The problem
Starting at the line that contains "ts you much", reproduce only the lines through the end of the data, exactly, including both the first and the last; skip the pictures.

══════════

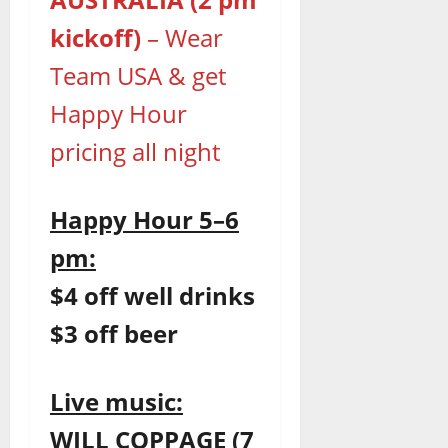
kickoff)
– Wear
Team USA & get
Happy Hour
pricing all night
Happy Hour 5–6
pm:
$4 off well drinks
$3 off beer
Live music:
WILL COPPAGE (7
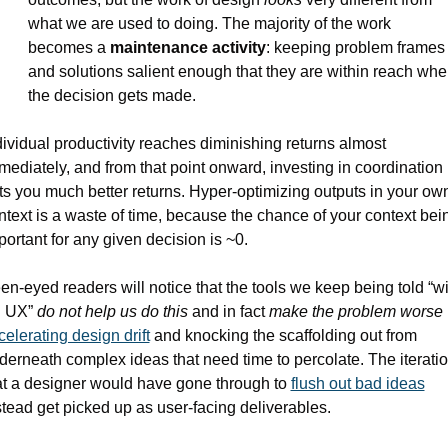
what we are used to doing. The majority of the work 
becomes a 
maintenance activity
: keeping problem frames 
and solutions salient enough that they are within reach whe
the decision gets made.
dividual productivity reaches diminishing returns almost 
mediately, and from that point onward, investing in coordination 
ts you much better returns. Hyper-optimizing outputs in your own
ntext is a waste of time, because the chance of your context bein
portant for any given decision is ~0. 
en-eyed readers will notice that the tools we keep being told “wil
l UX” 
do not help us do this
 and in fact 
make the problem worse
celerating design drift
 and knocking the scaffolding out from 
derneath complex ideas that need time to percolate. The iteratio
at a designer would have gone through to 
flush out bad ideas
stead get picked up as user-facing deliverables.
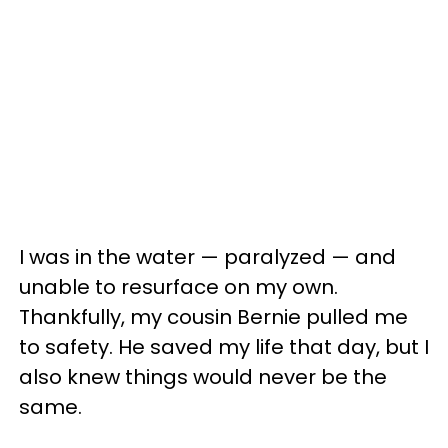
I was in the water — paralyzed — and
unable to resurface on my own.
Thankfully, my cousin Bernie pulled me
to safety. He saved my life that day, but I
also knew things would never be the
same.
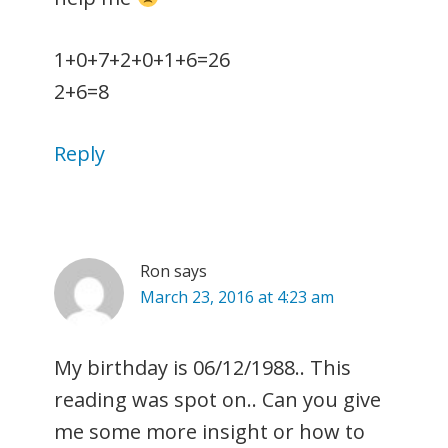
1+0+7+2+0+1+6=26
2+6=8
Reply
Ron
says
March 23, 2016 at 4:23 am
My birthday is 06/12/1988.. This
reading was spot on.. Can you give
me some more insight or how to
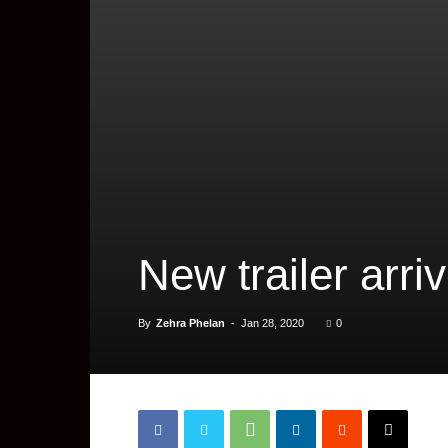
New trailer arri
By
Zehra Phelan
-
Jan 28, 2020
0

══════════

Answer section
ts you much better returns. Hyper-optimizing outputs in your own
ntext is a waste of time, because the chance of your context bein
portant for any given decision is ~0. 
en-eyed readers will notice that the tools we keep being told “wil
l UX” 
do not help us do this
 and in fact 
make the problem worse
celerating design drift
 and knocking the scaffolding out from 
derneath complex ideas that need time to percolate. The iteratio
at a designer would have gone through to 
flush out bad ideas
stead get picked up as user-facing deliverables.
I was in the water — paralyzed — and
unable to resurface on my own.
Thankfully, my cousin Bernie pulled me
to safety. He saved my life that day, but I
also knew things would never be the
same.
1+0+7+2+0+1+6=26
2+6=8
Reply
Ron
says
March 23, 2016 at 4:23 am
My birthday is 06/12/1988.. This
reading was spot on.. Can you give
me some more insight or how to
New trailer arri
By
Zehra Phelan
-
Jan 28, 2020
0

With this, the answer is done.